Donohue had worked in criminal law for seven years, a stint that included three years in which she independently briefed, filed, and argued post-conviction appeals. And now she was teaching a seminar on family law and guiding students through domestic relations cases involving custody, child support, and divorce.
“I think a large part of my feeling brave enough to do that was knowing that I could hold on to not knowing totally what I’m doing, or I can hold space for feeling a little unsure of what language we use here, how we behave here,” she says. “Because I had that experience of moving in between two different degrees, two different professions, two different spaces.”
As the faculty advisor for the dual degree program, Donohue urges students to leave their comfort zones. For example, she points to students who say they want to become public defenders and fail to see the value in completing field placements to sharpen their clinical skills. Donohue suggests they work at a health clinic or a hospital for a year, providing one-on-one therapy and learning the ins and outs of the Diagnostic and Statistical Manual of Mental Disorders.
“I know you don’t see how you need it, which is why you need to go check it out.

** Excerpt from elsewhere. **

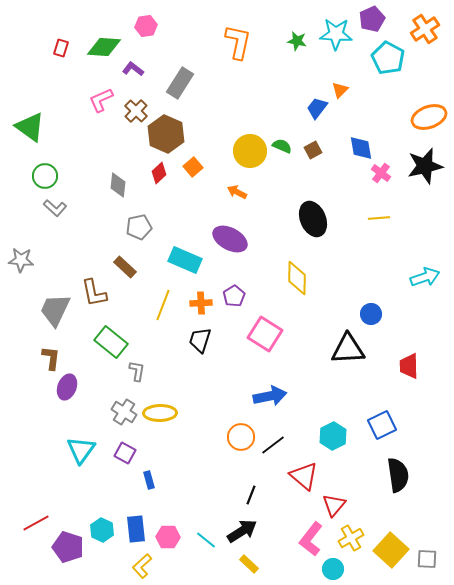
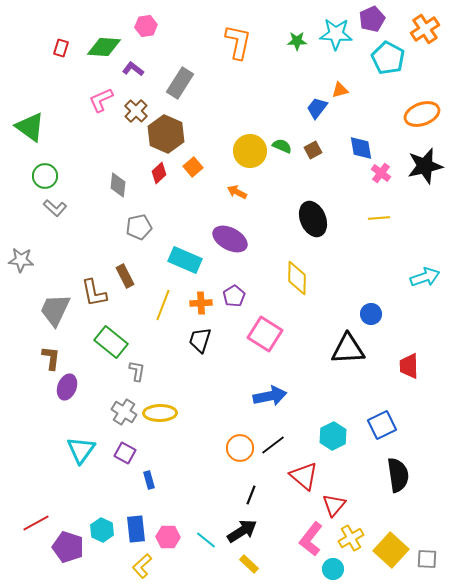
green star at (297, 41): rotated 12 degrees counterclockwise
orange triangle at (340, 90): rotated 30 degrees clockwise
orange ellipse at (429, 117): moved 7 px left, 3 px up
brown rectangle at (125, 267): moved 9 px down; rotated 20 degrees clockwise
orange circle at (241, 437): moved 1 px left, 11 px down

And then you will know why,” Donohue tells students. “And even if you’re not going to ever need to diagnose people, even if you won’t need to bill insurance, understanding diagnostics and assessments is quite interesting and quite important in ways that you might not realize.”
She is living proof that the dual degree pays off, that investing in social work and law prepares people in both helping professions to provide better service to clients and constituencies—especially those who live in poverty or are disadvantaged.
“One set of training tells me to see things this way and to act this way. And another set of training has a different focus,” says Donohue. “But I held onto a belief that neither one was wrong, and that both had something to offer. That ended up being hugely important to me, and I think it helped me to be a more imaginative problem solver and ultimately a better advocate.”